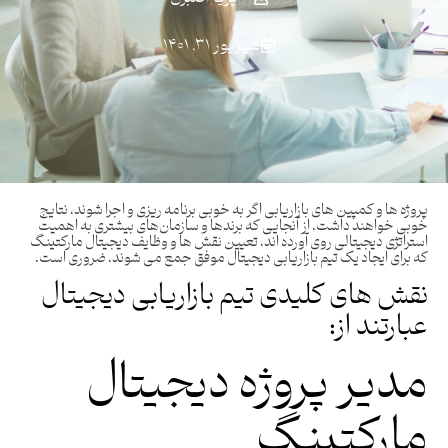
شهریور ۳۱, ۱۴۰۱
پروژه ها و کمپین های بازاریابی اگر به خوبی برنامه ریزی و اجرا شوند، نتایج
خوبی خواهند داشت. از آنجایی که برندها و سازمان‌های بیشتری به اهمیت
استراتژی دیجیتالی روی آورده اند، تعیین نقش‌ ها و وظایف دیجیتال مارکتینگ
که برای ایجاد یک تیم بازاریابی دیجیتال موفق جمع می ‌شوند، ضروری است.
نقش های کلیدی تیم بازاریابی دیجیتال
عبارتند از:
مدیر پروژه دیجیتال
مارکتینگ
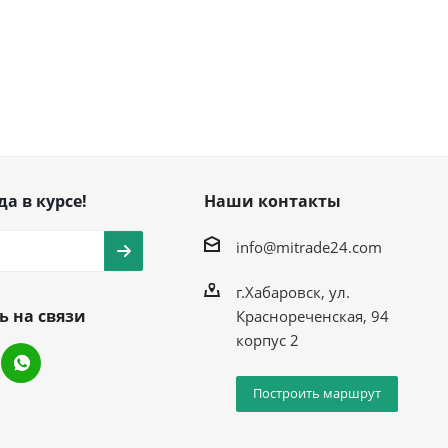
да в курсе!
Наши контакты
info@mitrade24.com
г.Хабаровск, ул.
ь на связи
Краснореченская, 94
корпус 2
Построить маршрут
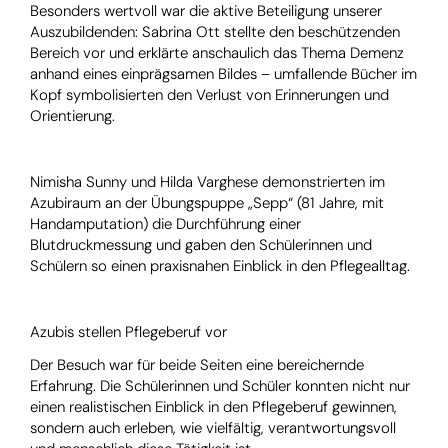
Besonders wertvoll war die aktive Beteiligung unserer
Auszubildenden: Sabrina Ott stellte den beschützenden
Bereich vor und erklärte anschaulich das Thema Demenz
anhand eines einprägsamen Bildes – umfallende Bücher im
Kopf symbolisierten den Verlust von Erinnerungen und
Orientierung.
Nimisha Sunny und Hilda Varghese demonstrierten im
Azubiraum an der Übungspuppe „Sepp“ (81 Jahre, mit
Handamputation) die Durchführung einer
Blutdruckmessung und gaben den Schülerinnen und
Schülern so einen praxisnahen Einblick in den Pflegealltag.
Azubis stellen Pflegeberuf vor
Der Besuch war für beide Seiten eine bereichernde
Erfahrung. Die Schülerinnen und Schüler konnten nicht nur
einen realistischen Einblick in den Pflegeberuf gewinnen,
sondern auch erleben, wie vielfältig, verantwortungsvoll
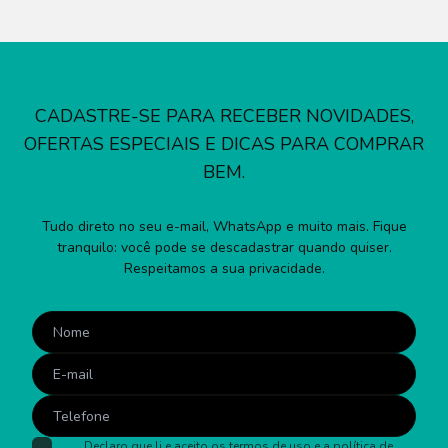
CADASTRE-SE PARA RECEBER NOVIDADES,
OFERTAS ESPECIAIS E DICAS PARA COMPRAR
BEM.
Tudo direto no seu e-mail, WhatsApp e muito mais. Fique
tranquilo: você pode se descadastrar quando quiser.
Respeitamos a sua privacidade.
Declaro que li e aceito os
termos de uso
e a
política de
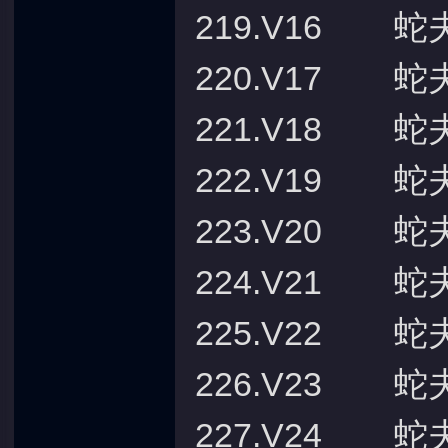
219.V16 蛇
220.V17 蛇
221.V18 蛇
222.V19 蛇
223.V20 蛇
224.V21 蛇
225.V22 蛇
226.V23 蛇
227.V24 蛇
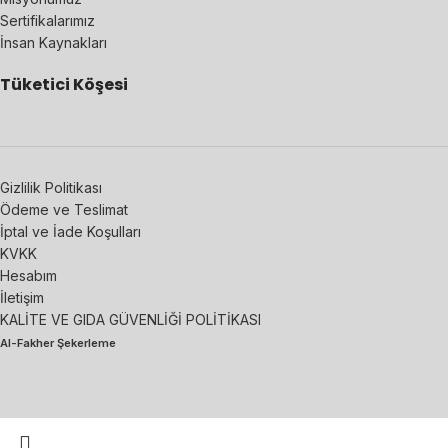
Sertifikalarımız
İnsan Kaynakları
Tüketici Köşesi
Gizlilik Politikası
Ödeme ve Teslimat
İptal ve İade Koşulları
KVKK
Hesabım
İletişim
KALİTE VE GIDA GÜVENLİĞİ POLİTİKASI
Al-Fakher Şekerleme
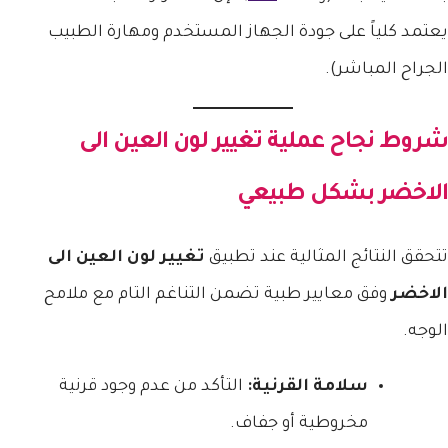
يعتمد كلياً على جودة الجهاز المستخدم ومهارة الطبيب
الجراح المباشر).
شروط نجاح عملية
تغيير لون العين الى
الاخضر
بشكل طبيعي
تتحقق النتائج المثالية عند تطبيق
تغيير لون العين الى
الاخضر
وفق معايير طبية تضمن التناغم التام مع ملامح
الوجه.
سلامة القرنية:
التأكد من عدم وجود قرنية
مخروطية أو جفاف.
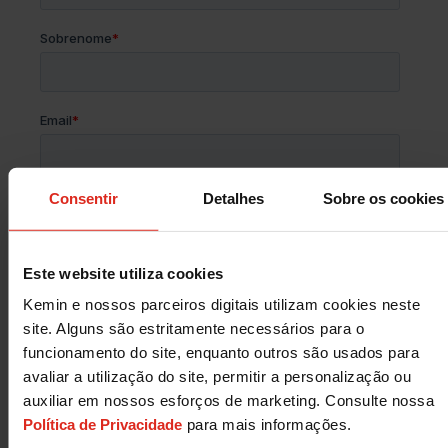
Consentir
Detalhes
Sobre os cookies
Este website utiliza cookies
Kemin e nossos parceiros digitais utilizam cookies neste
site. Alguns são estritamente necessários para o
funcionamento do site, enquanto outros são usados para
avaliar a utilização do site, permitir a personalização ou
auxiliar em nossos esforços de marketing. Consulte nossa
Política de Privacidade
para mais informações.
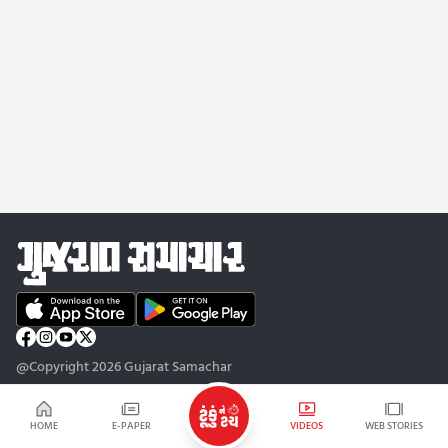
@Copyright 2026 Gujarat Samachar
HOME
E-PAPER
VIDEOS
WEB STORIES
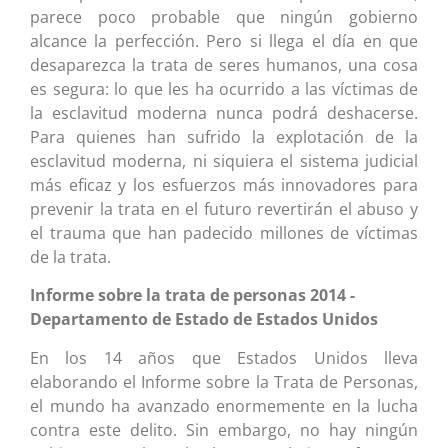
parece poco probable que ningún gobierno
alcance la perfección. Pero si llega el día en que
desaparezca la trata de seres humanos, una cosa
es segura: lo que les ha ocurrido a las víctimas de
la esclavitud moderna nunca podrá deshacerse.
Para quienes han sufrido la explotación de la
esclavitud moderna, ni siquiera el sistema judicial
más eficaz y los esfuerzos más innovadores para
prevenir la trata en el futuro revertirán el abuso y
el trauma que han padecido millones de víctimas
de la trata.
Informe sobre la trata de personas 2014 -
Departamento de Estado de Estados Unidos
En los 14 años que Estados Unidos lleva
elaborando el Informe sobre la Trata de Personas,
el mundo ha avanzado enormemente en la lucha
contra este delito. Sin embargo, no hay ningún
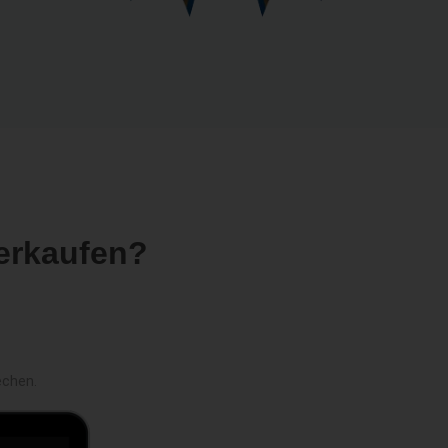
erkaufen?
echen.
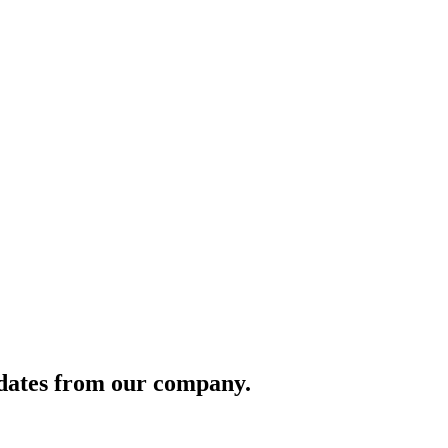
pdates from our company.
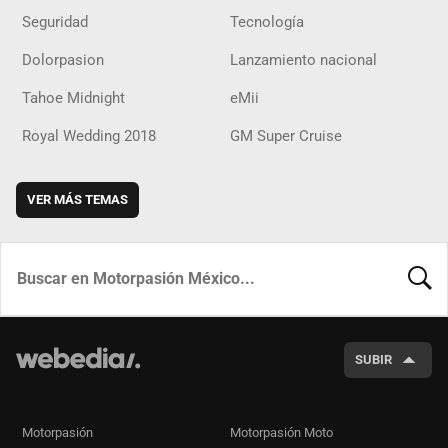
Seguridad
Tecnología
Dolorpasion
Lanzamiento nacional
Tahoe Midnight
eMii
Royal Wedding 2018
GM Super Cruise
VER MÁS TEMAS
BUSCA
SUBIR
Motorpasión
Motorpasión Moto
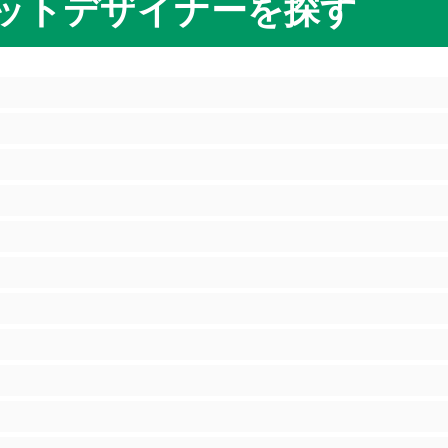
ットデザイナーを探す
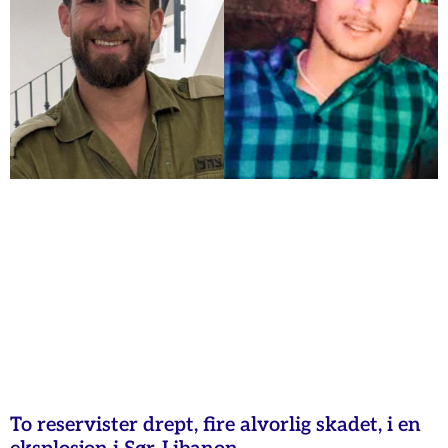
To reservister drept, fire alvorlig skadet, i en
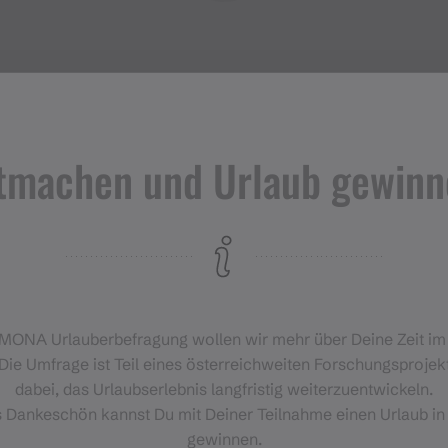
tmachen und Urlaub gewinn
Veranstaltungen
im Montafon
H
‑MONA Urlauberbefragung wollen wir mehr über Deine Zeit i
Für alle, die das Montafon von
Die Umfrage ist Teil eines österreichweiten Forschungsprojekt
seiner lebendigsten Seite
dabei, das Urlaubserlebnis langfristig weiterzuentwickeln.
erleben möchten.
s Dankeschön kannst Du mit Deiner Teilnahme einen Urlaub in
gewinnen.
EVENTKALENDER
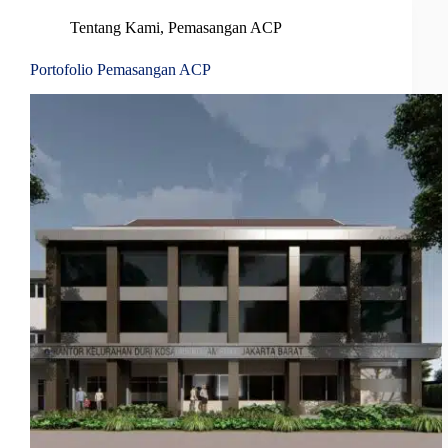
Tentang Kami
,
Pemasangan ACP
Portofolio Pemasangan ACP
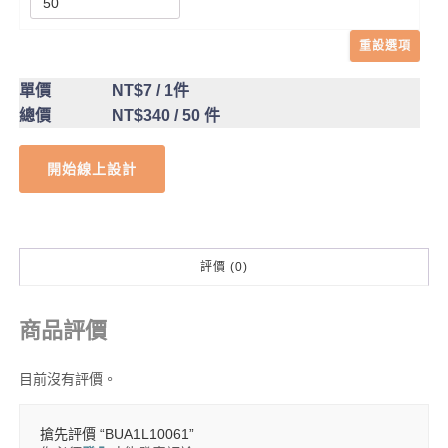
重設選項
單價
NT$7
/ 1件
總價
NT$340
/ 50 件
開始線上設計
評價 (0)
商品評價
目前沒有評價。
搶先評價 “BUA1L10061”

● **BRIEF**
Search the records for the string "Schülerinnen" and report each line that has it.

● **TASK SOLUTION**
Blutdruckmessung und gaben den Schülerinnen und
Erfahrung. Die Schülerinnen und Schüler konnten nicht nur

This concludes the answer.